Hypersexualisation des fillettes : où en est-on en France ?

Publié par Christine Diego  |  Mis à jour le par

Anthropologue, Catherine Monnot, nous éclaire sur le phénomène de l’hypersexualisation des petites filles d’aujourd’hui. Interview.

Existe-t-il vraiment en France un phénomène d’hypersexualisation ? Par quoi se traduit-il ?

Catherine Monnot : « L’hypersexualisation du corps des fillettes existe en France comme dans les autres pays industrialisés, notamment au travers des médias et de l’industrie des cosmétiques et du vêtement. En France, les dérives paraissent moins nombreuses et moins excessives qu’aux Etats-Unis ou au Japon par exemple. Dès l’âge de 8-9 ans, les fillettes sont incitées à se démarquer de l’âge de l’enfance en endossant l’uniforme de la « préadolescente ». Celle-ci se doit d’accepter les critères en vigueur sur ce qu’est sensée être la « féminité » et qui passe avant tout par le rapport au corps. Le processus est encore renforcé par les pratiques de groupe : s’habiller, se maquiller, se mouvoir, communiquer comme une grande devient un jeu de cours d’école et de chambre à coucher avant de devenir progressivement une norme individuelle et collective. »

Quelle est la responsabilité des parents ? Des médias ? Des acteurs de la mode, de la publicité, du textile ?

CM : « Les fillettes représentent une cible économique, avec un pouvoir d’achat toujours croissant : les médias et les industriels cherchent donc à capter ce marché comme n’importe quel autre, avec au final, une éthique plutôt fluctuante. Quant aux parents ils ont un rôle ambivalent : tantôt censeurs et prescripteurs, tantôt accompagnant ou incitant leur fille à suivre le mouvement par crainte de la voir marginalisée. Mais surtout, c’est valorisant pour un parent d’avoir une fille qui répond à tous les critères de féminité en vigueur. C’est un signe de réussite en tant que parent, et plus particulièrement en tant que mère, que d’avoir une fille jolie et à la mode. Tout autant, voire plus, que d’avoir une fille qui réussit à l’école. Les choses sont à nuancer en fonction du milieu social puisqu’en milieu populaire la féminité traditionnelle et plutôt extravertie est davantage appréciée qu’en milieu favorisé : plus le niveau de diplôme de la mère est important plus elle aura une politique éducative distanciée par rapport aux médias par exemple. Mais la tendance de fond reste celle-là, et de toutes façons les enfants sont socialisés par bien d’autres biais que la famille : à l’école ou devant internet ou la télé, devant un magazine de mode, les filles en apprennent beaucoup sur ce que la société exige d’elles en la matière. »

L’apprentissage de la féminité aujourd’hui est-il si différent de ce qu’il était hier ?

CM : Tout comme hier, les fillettes ressentent le besoin de vivre individuellement et collectivement, le passage de la puberté physique mais aussi sociale.
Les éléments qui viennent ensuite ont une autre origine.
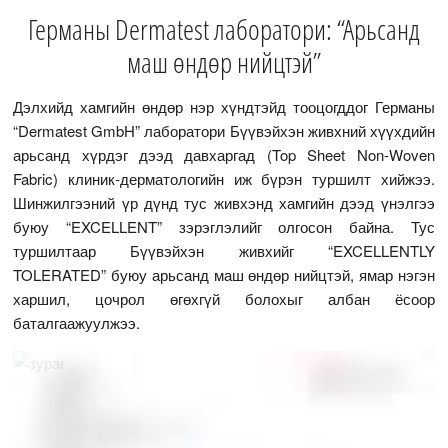
Германы Dermatest лаборатори: “Арьсанд
маш өндөр нийцтэй”
Дэлхийд хамгийн өндөр нэр хүндтэйд тооцогддог Германы
“Dermatest GmbH” лаборатори Бүүвэйхэн живхний хүүхдийн
арьсанд хүрдэг дээд давхаргад (Top Sheet Non-Woven
Fabric) клиник-дерматологийн иж бүрэн туршилт хийжээ.
Шинжилгээний үр дүнд тус живхэнд хамгийн дээд үнэлгээ
буюу “EXCELLENT” зэрэглэлийг олгосон байна. Тус
туршилтаар Бүүвэйхэн живхийг “EXCELLENTLY
TOLERATED” буюу арьсанд маш өндөр нийцтэй, ямар нэгэн
харшил, цочрол өгөхгүй болохыг албан ёсоор
баталгаажуулжээ.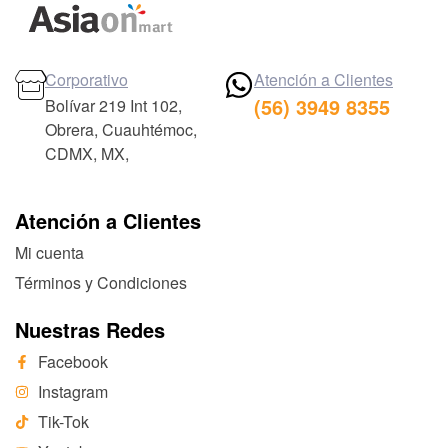
Corporativo
Atención a Clientes
(56) 3949 8355
Bolívar 219 Int 102,
Obrera, Cuauhtémoc,
CDMX, MX,
Atención a Clientes
Mi cuenta
Términos y Condiciones
Nuestras Redes
Facebook
Instagram
Tik-Tok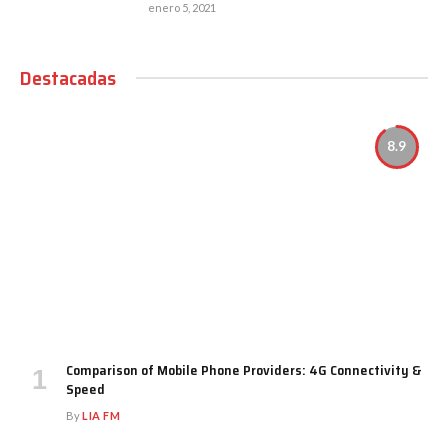
enero 5, 2021
Destacadas
8.9
Comparison of Mobile Phone Providers: 4G Connectivity &
Speed
By
LIA FM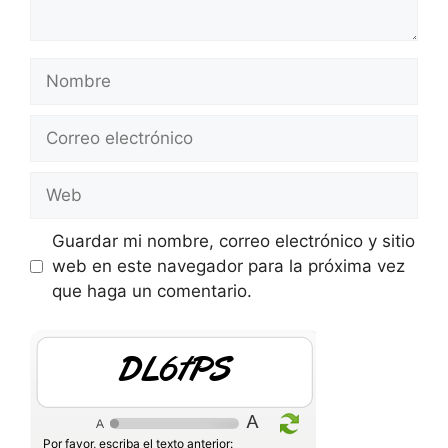
Nombre
Correo
electrónico
Web
Guardar mi nombre, correo electrónico y sitio
web en este navegador para la próxima vez
que haga un comentario.
PUWs4m
Por favor, escriba el texto anterior: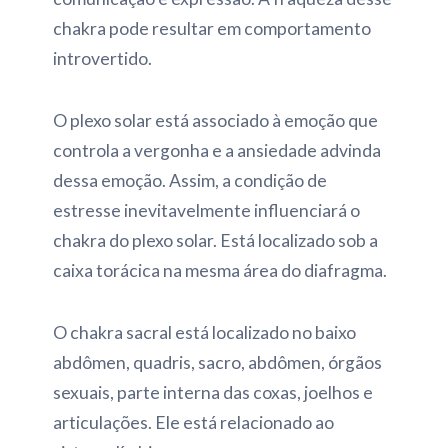
chakra pode resultar em comportamento
introvertido.
O plexo solar está associado à emoção que
controla a vergonha e a ansiedade advinda
dessa emoção. Assim, a condição de
estresse inevitavelmente influenciará o
chakra do plexo solar. Está localizado sob a
caixa torácica na mesma área do diafragma.
O chakra sacral está localizado no baixo
abdômen, quadris, sacro, abdômen, órgãos
sexuais, parte interna das coxas, joelhos e
articulações. Ele está relacionado ao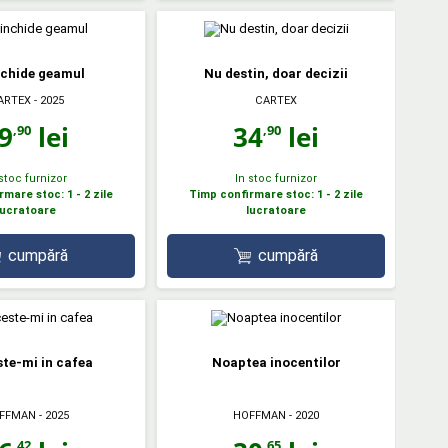
nchide geamul
Nu destin, doar decizii
ARTEX
- 2025
CARTEX
9
lei
34
lei
,90
,90
 stoc furnizor
In stoc furnizor
mare stoc: 1 - 2 zile
Timp confirmare stoc: 1 - 2 zile
lucratoare
lucratoare
cumpără
cumpără
te-mi in cafea
Noaptea inocentilor
FFMAN
- 2025
HOFFMAN
- 2020
,42
,65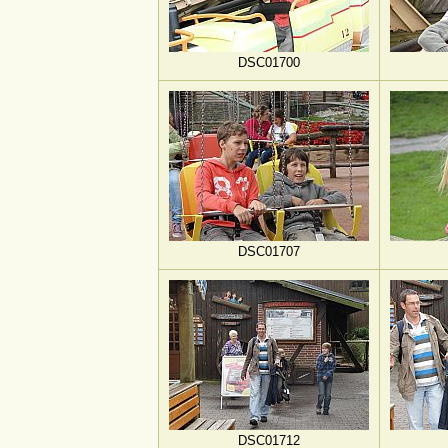
DSC01700
DSC01707
DSC01712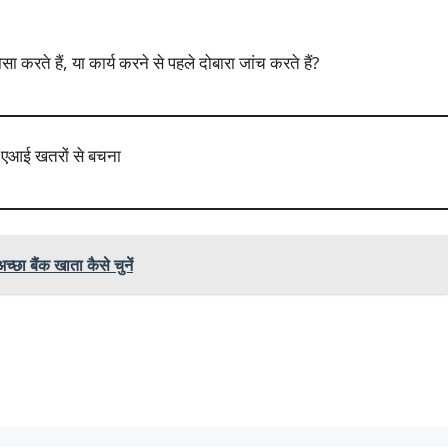
करते हैं, या कार्य करने से पहले दोबारा जांच करते हैं?
्छा बैंक खाता कैसे चुनें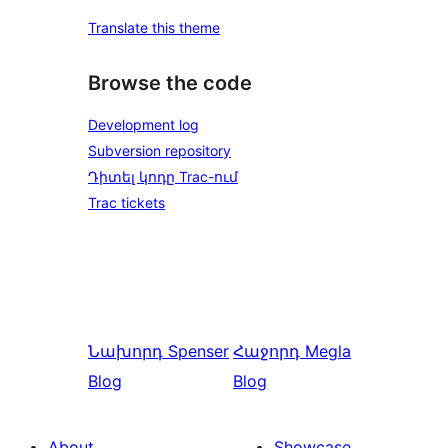
Translate this theme
Browse the code
Development log
Subversion repository
Դիտել կոդը Trac-ում
Trac tickets
Նախորդ
Spenser
Հաջորդ
Megla
Blog
Blog
About
Showcase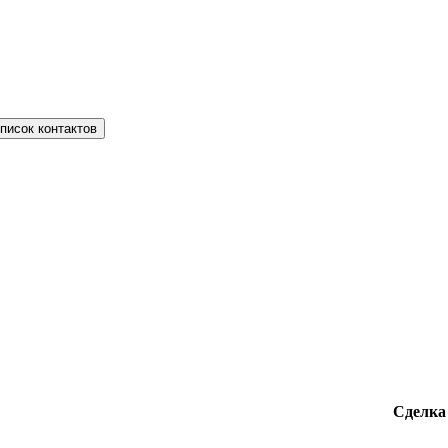
писок контактов
Сделка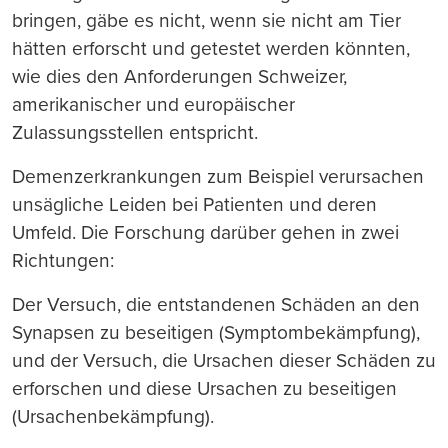
bringen, gäbe es nicht, wenn sie nicht am Tier
hätten erforscht und getestet werden könnten,
wie dies den Anforderungen Schweizer,
amerikanischer und europäischer
Zulassungsstellen entspricht.
Demenzerkrankungen zum Beispiel verursachen
unsägliche Leiden bei Patienten und deren
Umfeld. Die Forschung darüber gehen in zwei
Richtungen:
Der Versuch, die entstandenen Schäden an den
Synapsen zu beseitigen (Symptombekämpfung),
und der Versuch, die Ursachen dieser Schäden zu
erforschen und diese Ursachen zu beseitigen
(Ursachenbekämpfung).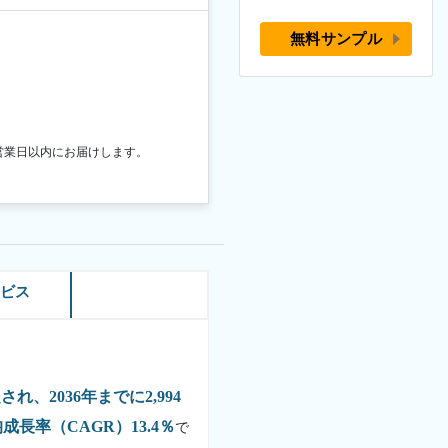
無料サンプル
営業日以内にお届けします。
ービス
され、2036年までに2,994
成長率（CAGR）13.4％
で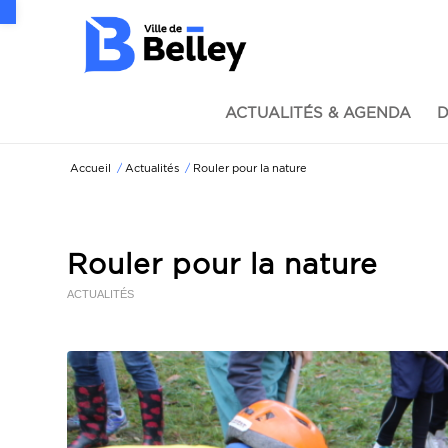
Ouvrir la barre d’outils
ACTUALITÉS & AGENDA
D
Accueil
/
Actualités
/
Rouler pour la nature
Rouler pour la nature
ACTUALITÉS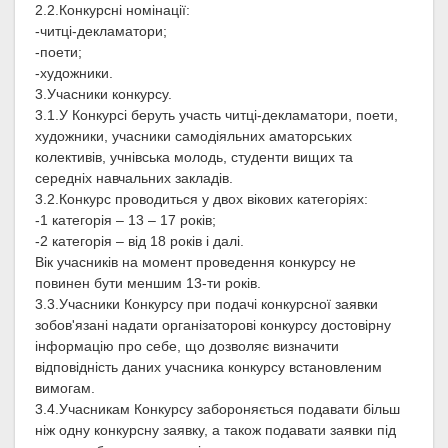
2.2.Конкурсні номінації:
-читці-декламатори;
-поети;
-художники.
3.Учасники конкурсу.
3.1.У Конкурсі беруть участь читці-декламатори, поети,
художники, учасники самодіяльних аматорських
колективів, учнівська молодь, студенти вищих та
середніх навчальних закладів.
3.2.Конкурс проводиться у двох вікових категоріях:
-1 категорія – 13 – 17 років;
-2 категорія – від 18 років і далі.
Вік учасників на момент проведення конкурсу не
повинен бути меншим 13-ти років.
3.3.Учасники Конкурсу при подачі конкурсної заявки
зобов'язані надати організаторові конкурсу достовірну
інформацію про себе, що дозволяє визначити
відповідність даних учасника конкурсу встановленим
вимогам.
3.4.Учасникам Конкурсу забороняється подавати більш
ніж одну конкурсну заявку, а також подавати заявки під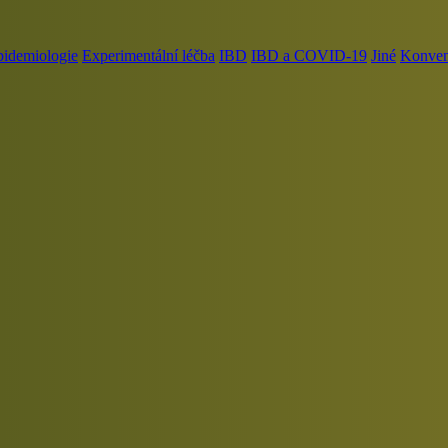
pidemiologie
Experimentální léčba
IBD
IBD a COVID-19
Jiné
Konvenč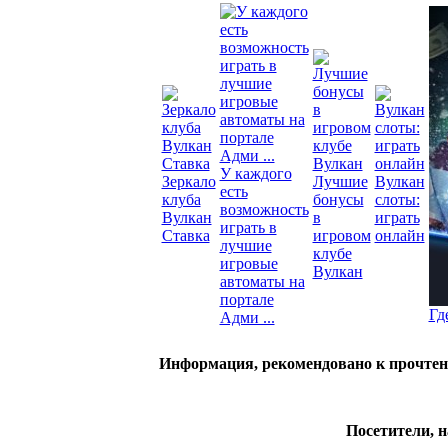
У каждого
Зеркало
Лучшие
Вулкан
есть
клуба
бонусы
слоты:
возможность
Вулкан
в
играть
играть в
Ставка
игровом
онлайн
лучшие
клубе
игровые
Вулкан
автоматы на
портале
Гд
Адми ...
Информация, рекомендовано к прочте
Посетители, 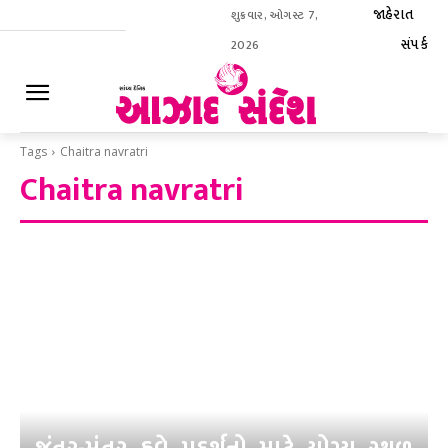
જાહેરાત
શુક્રવાર, ઓગસ્ટ 7,
સંપર્ક
2026
ઈ-પેપર
Tags
Chaitra navratri
Chaitra navratri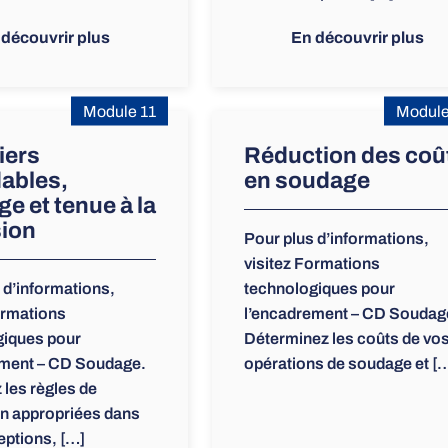
 découvrir plus
En découvrir plus
Module 11
Module
iers
Réduction des coû
ables,
en soudage
e et tenue à la
sion
Pour plus d’informations,
visitez Formations
 d’informations,
technologiques pour
ormations
l’encadrement – CD Soudag
giques pour
Déterminez les coûts de vo
ement – CD Soudage.
opérations de soudage et [
 les règles de
on appropriées dans
ptions, […]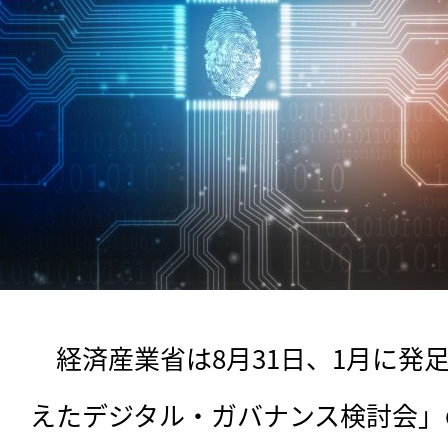
　経済産業省は8月31日、1月に発
えたデジタル・ガバナンス検討会」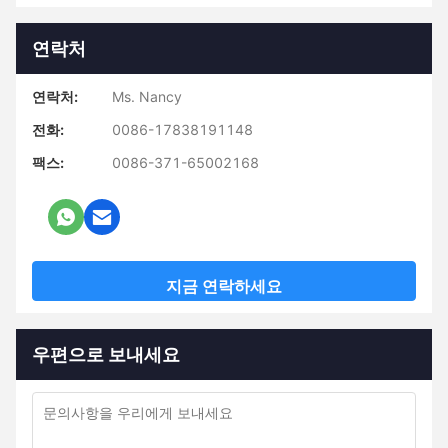
연락처
연락처:
Ms. Nancy
전화:
0086-17838191148
팩스:
0086-371-65002168
지금 연락하세요
우편으로 보내세요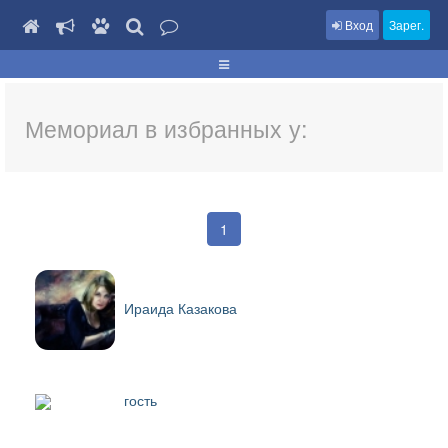
Вход
Зарег.
Мемориал в избранных у:
1
Ираида Казакова
гость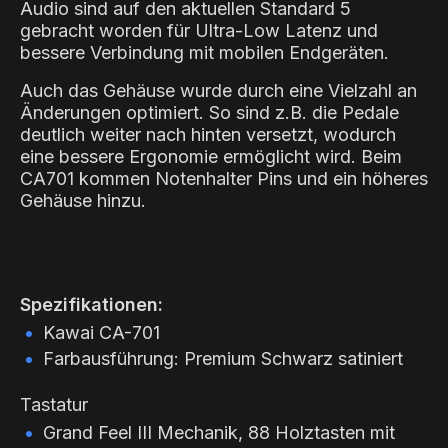
Audio sind auf den aktuellen Standard 5
gebracht worden für Ultra-Low Latenz und
bessere Verbindung mit mobilen Endgeräten.
Auch das Gehäuse wurde durch eine Vielzahl an
Änderungen optimiert. So sind z.B. die Pedale
deutlich weiter nach hinten versetzt, wodurch
eine bessere Ergonomie ermöglicht wird. Beim
CA701 kommen Notenhalter Pins und ein höheres
Gehäuse hinzu.
Spezifikationen:
Kawai CA-701
Farbausführung: Premium Schwarz satiniert
Tastatur
Grand Feel III Mechanik, 88 Holztasten mit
Par le vêtement et le maquillage, elles font un apprentissage nécessaire. C’est d’autant plus vrai aujourd’hui  car les rites de passage officiels organisés par le monde adulte ont disparu. Parce qu’il n’existe plus de fête autour des premières règles, du premier bal, que la communion ne scande plus le passage dans l’âge de la « jeunesse », les filles, comme les garçons doivent se rabattre, entre eux, sur des pratiques plus informelles. Le risque réside dans le fait que les adultes proches, parents, grands-parents, oncles et tantes, ne jouent plus leur rôle d’encadrement. La place est laissée à d’autres formes d’organisation, plus mercantiles et qui ne permettent plus le dialogue entre enfant et adulte. Les questions et les angoisses inhérentes à cette période délicate de la vie peuvent alors rester sans réponse ».